When Logan wakes up in the early afternoon, Veronica is sitting at the foot of his bed. He smiles groggily and pulls her down across the sheets into a kiss.

"When'd you get in ?"

"Late last night." She pets the weird cowlicks out of his hair. Tries not to show the rage and terror she feels about the giant welt on his forehead. "I had something to take care of this morning." She touches the mark gently with one finger. "Do you need anything ?"

"No." He lies back again and winces as his shoulder touches down. "Percocet is still over the counter, right ?"

She brings him Cookie Crisp in bed and they watch cartoons while he eats. Veronica takes in the look of his new apartment, which is mostly empty except for the swim trunks and jeans scattered on the floor and the empty cups on the bedside table and the hilariously large televisions in half of the rooms. It's way too expensive a place and way too huge, with a showy beach view and a balcony with glass doors right in the master bedroom. And he seems to have set the air-conditioning to "hotel." But there are two cups and two toothbrushes in the bathroom, she checked, one with the plastic wrap still on. She is absurdly touched.

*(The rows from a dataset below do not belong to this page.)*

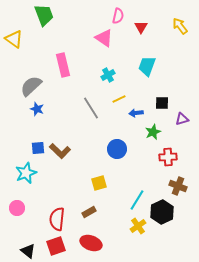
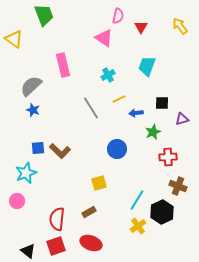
blue star: moved 4 px left, 1 px down
pink circle: moved 7 px up
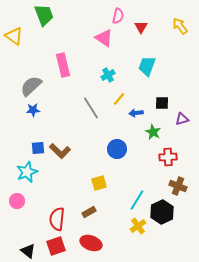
yellow triangle: moved 3 px up
yellow line: rotated 24 degrees counterclockwise
blue star: rotated 24 degrees counterclockwise
green star: rotated 21 degrees counterclockwise
cyan star: moved 1 px right, 1 px up
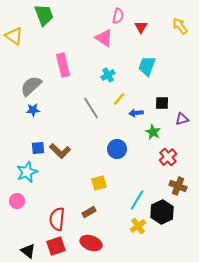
red cross: rotated 36 degrees counterclockwise
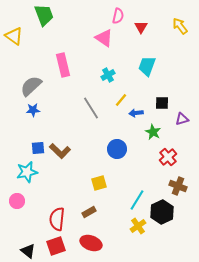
yellow line: moved 2 px right, 1 px down
cyan star: rotated 10 degrees clockwise
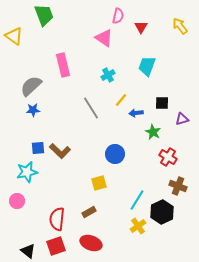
blue circle: moved 2 px left, 5 px down
red cross: rotated 18 degrees counterclockwise
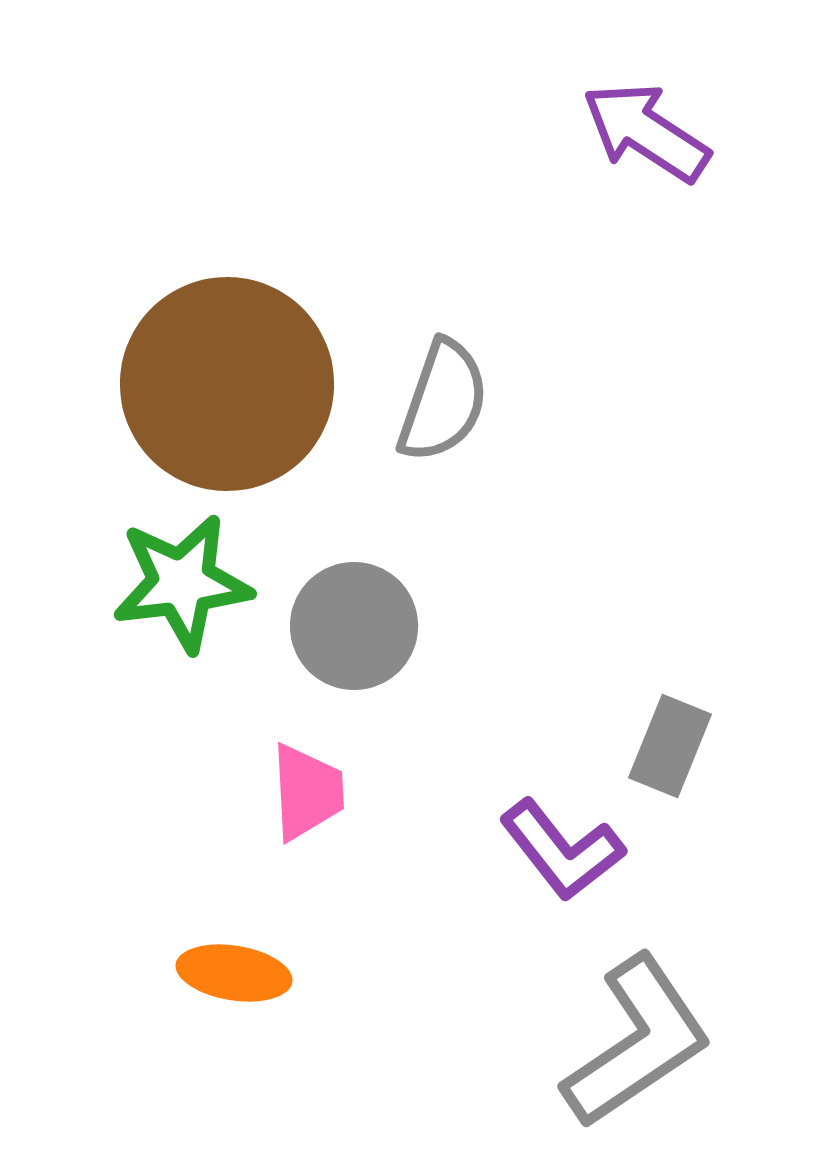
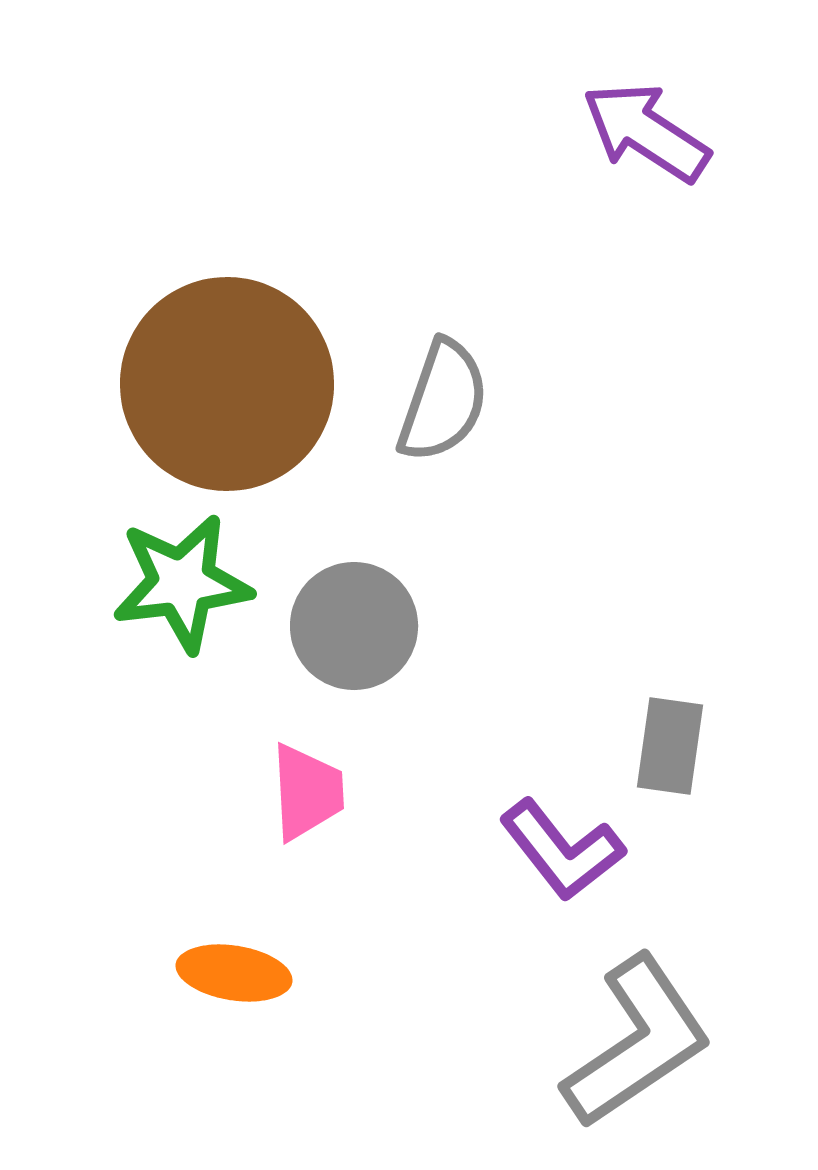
gray rectangle: rotated 14 degrees counterclockwise
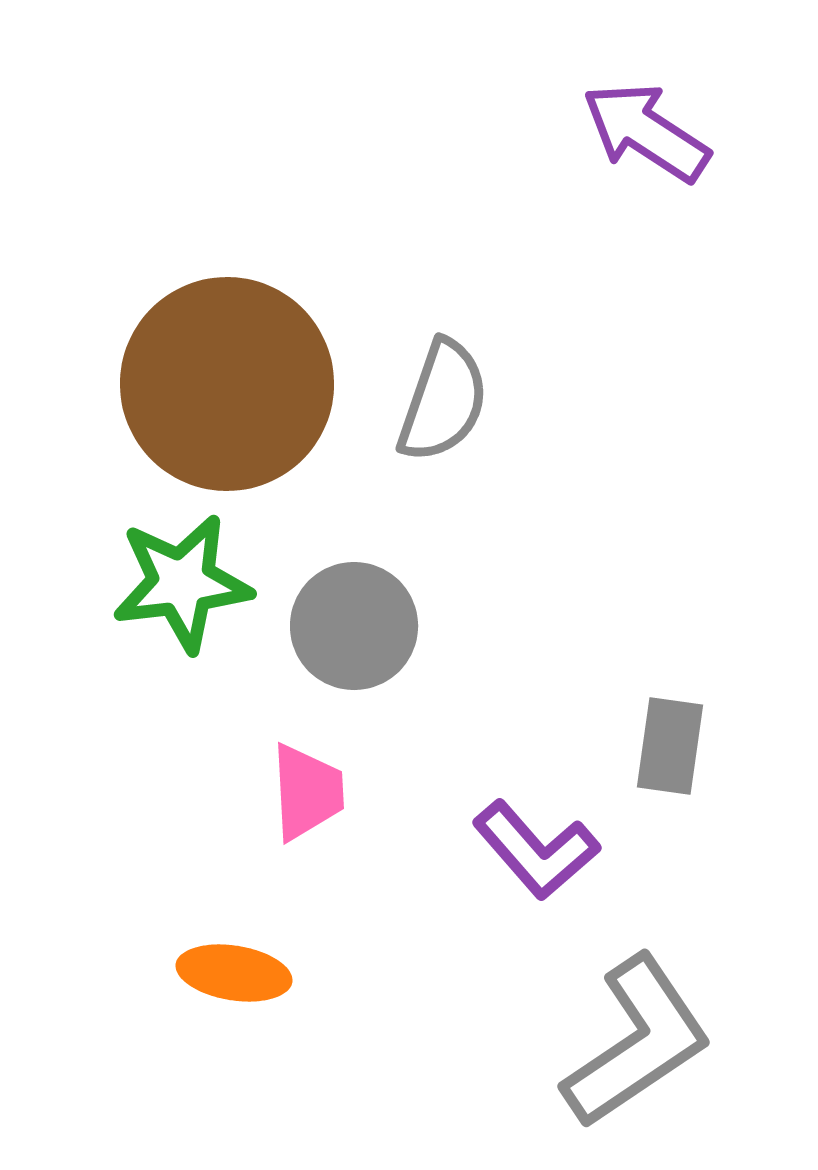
purple L-shape: moved 26 px left; rotated 3 degrees counterclockwise
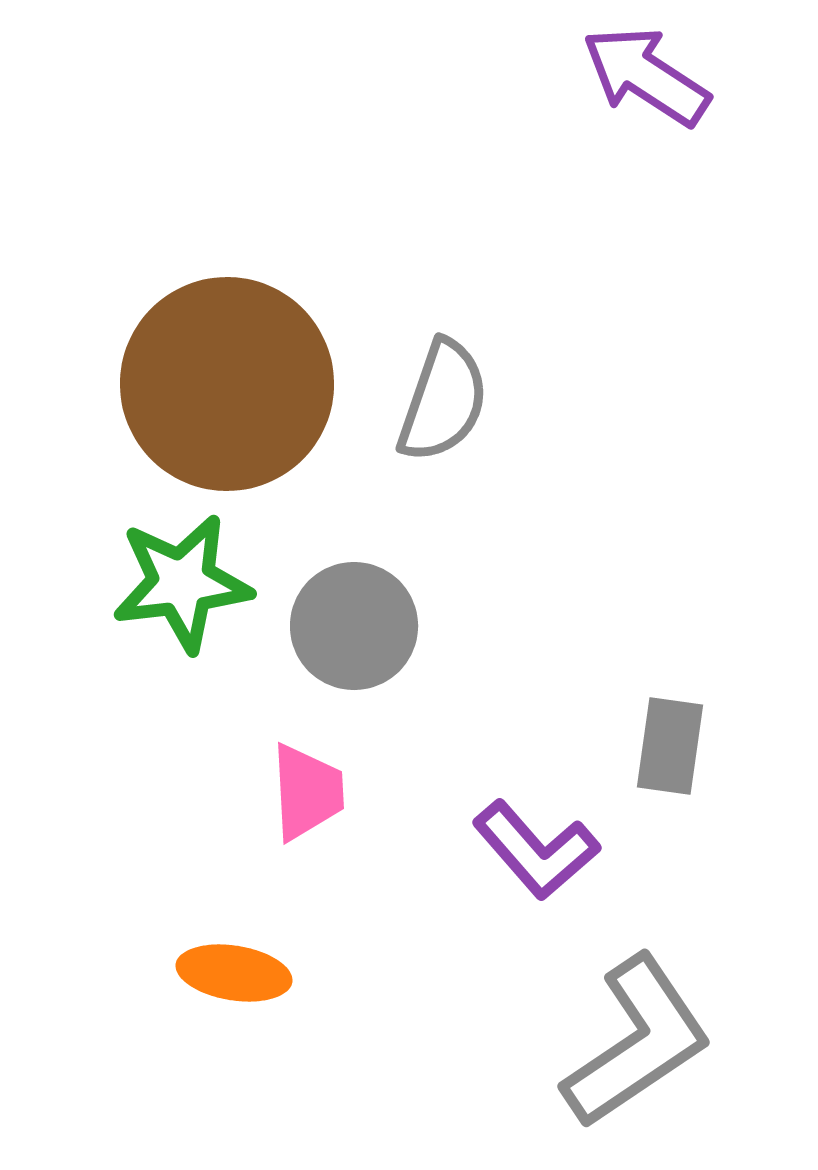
purple arrow: moved 56 px up
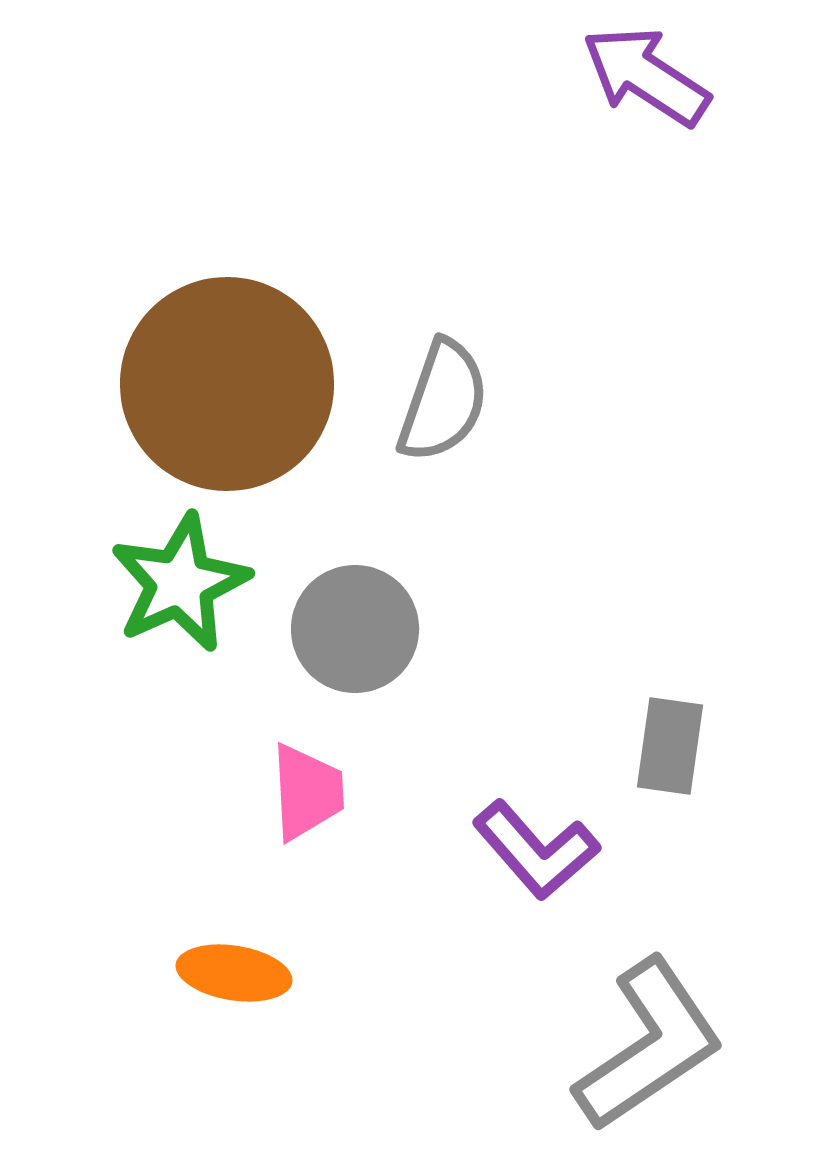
green star: moved 2 px left; rotated 17 degrees counterclockwise
gray circle: moved 1 px right, 3 px down
gray L-shape: moved 12 px right, 3 px down
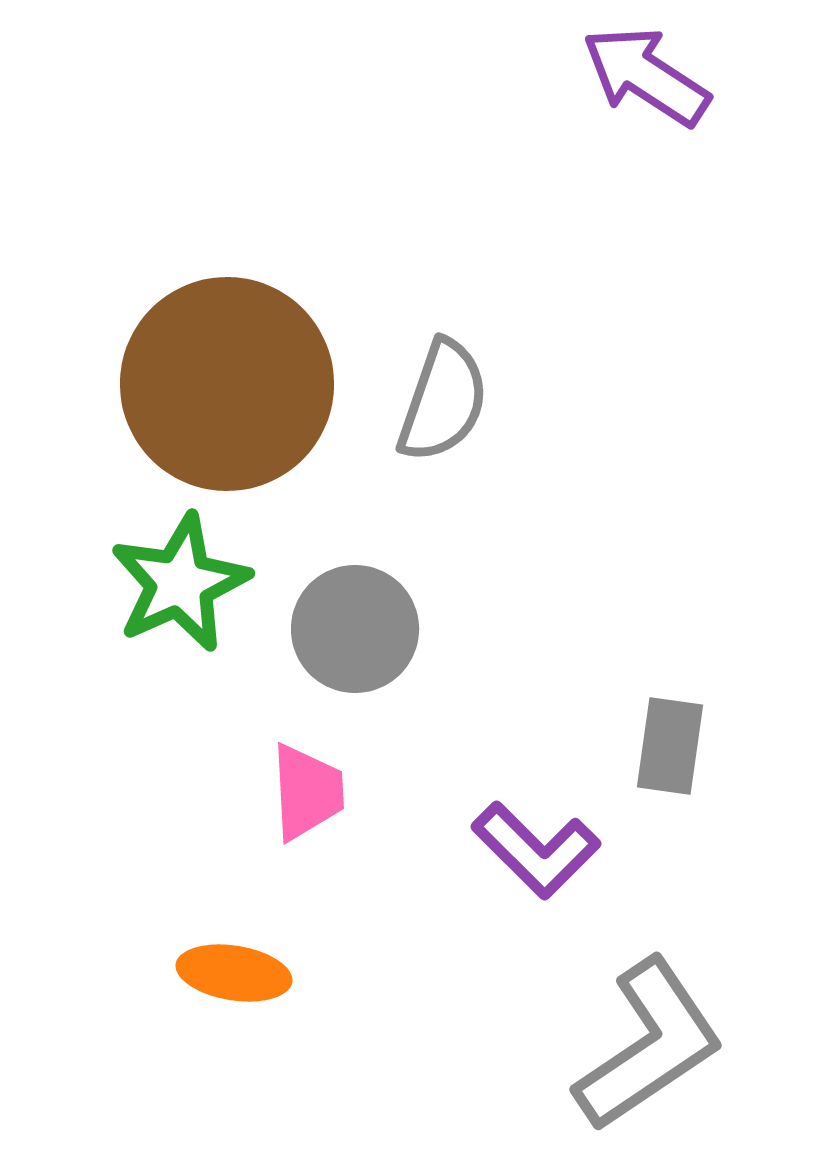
purple L-shape: rotated 4 degrees counterclockwise
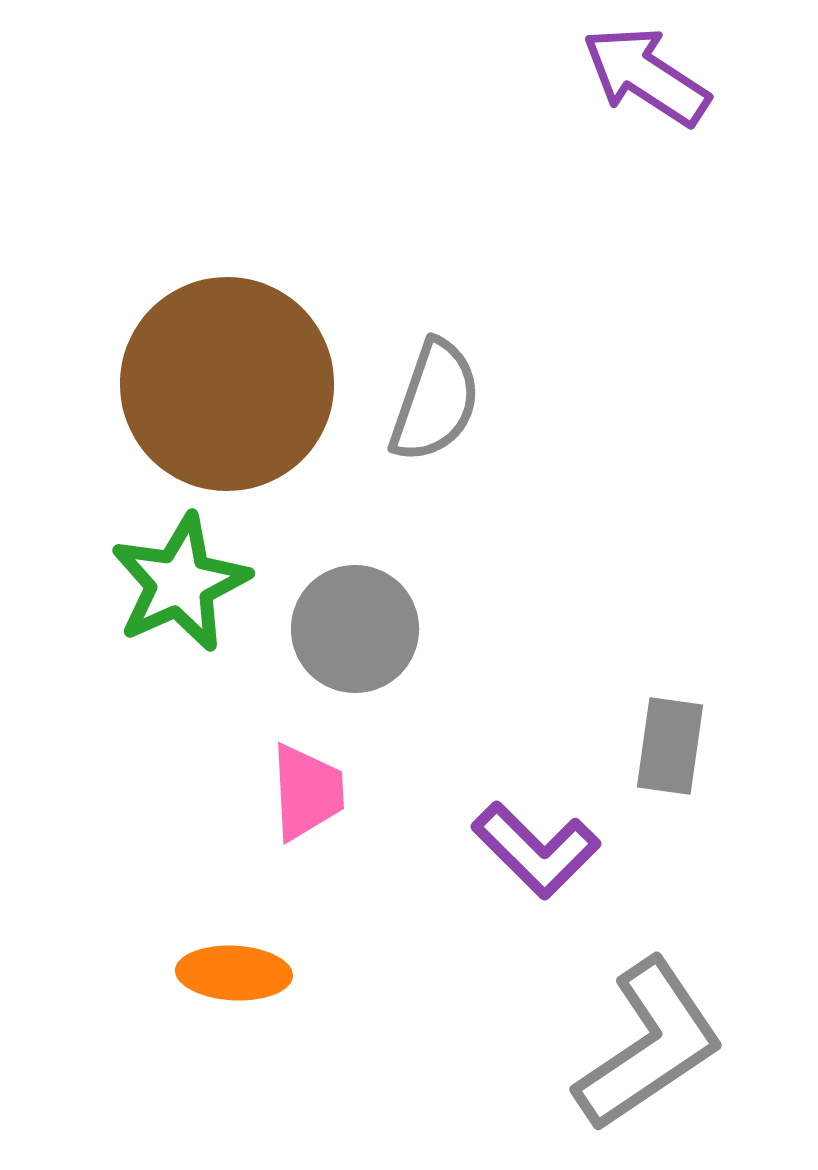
gray semicircle: moved 8 px left
orange ellipse: rotated 6 degrees counterclockwise
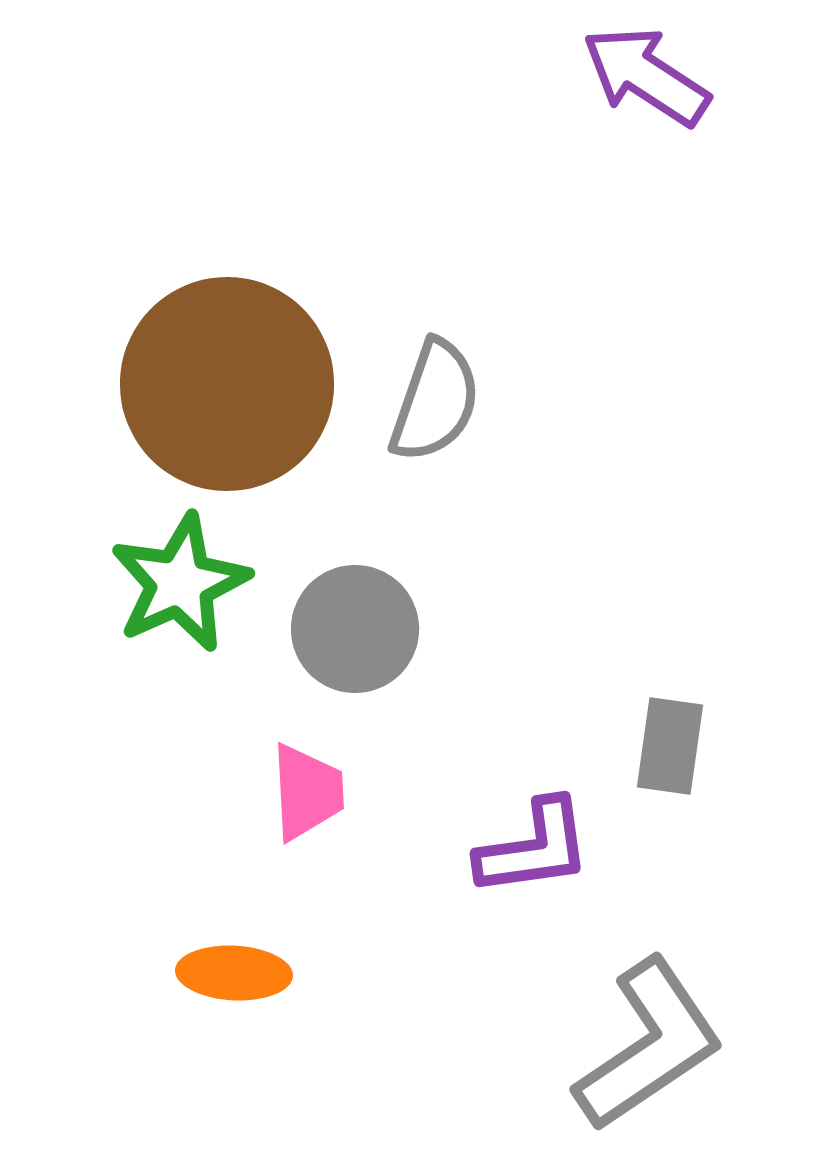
purple L-shape: moved 2 px left, 2 px up; rotated 53 degrees counterclockwise
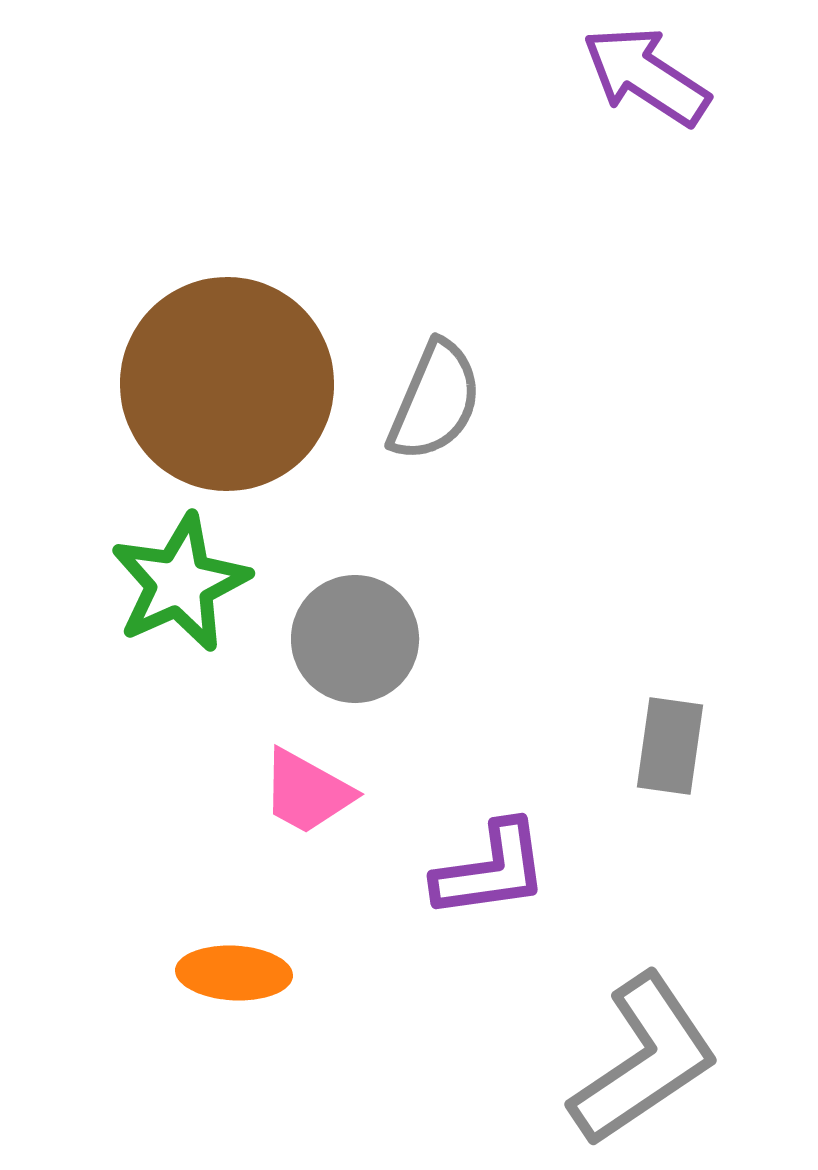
gray semicircle: rotated 4 degrees clockwise
gray circle: moved 10 px down
pink trapezoid: rotated 122 degrees clockwise
purple L-shape: moved 43 px left, 22 px down
gray L-shape: moved 5 px left, 15 px down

"You have any plans before the semester starts ?" she asks, already thinking about long days wrapped up in this bed. A shadow seems to pass across his face, mottled as it is already. "Oh. No. That's not a good idea."

"You know I'm not going to let it go."

"You have to." She curls closer, under the blanket. "Last time was different. This time, you have to let it go." He stares at her.

"What was the thing, this morning ?"

"The thing ?"

"That you had to take care of ?" She doesn't answer, which is pretty much like answering anyway. "What did you do ?"

"Nothing you wouldn't have done, if you had a few hundred gigs' worth of leverage." She knows that's true. She's sure that what he feels about her, about this, is no less fierce than the crazy feelings that well up in her. She stretches and lies down, sprawled halfway across his lap. She closes her eyes and feels him stroking her arm in little circles. The sunlight coming through the glass is putting her to sleep. She just wants to lie still for a second and savor this, a moment of calm before- before whatever. Before the next wave.

"So what," he asks, half-joking, "I fuck up and you save me, and I fuck up again, and we repeat that for how long ? Forever ?" Maybe yes. Maybe no. She thinks about something her father told her.

"A minute to learn, a lifetime to master," Veronica yawns. "That's kind of how it works." He brushes the hair off her face and it's like she can feel every line in his fingerprint, the trails and swirls, like ripples in water going out from every stroke. She thinks about that, and then she thinks about nothing at all.

In her dreams, Logan is teaching her to surf.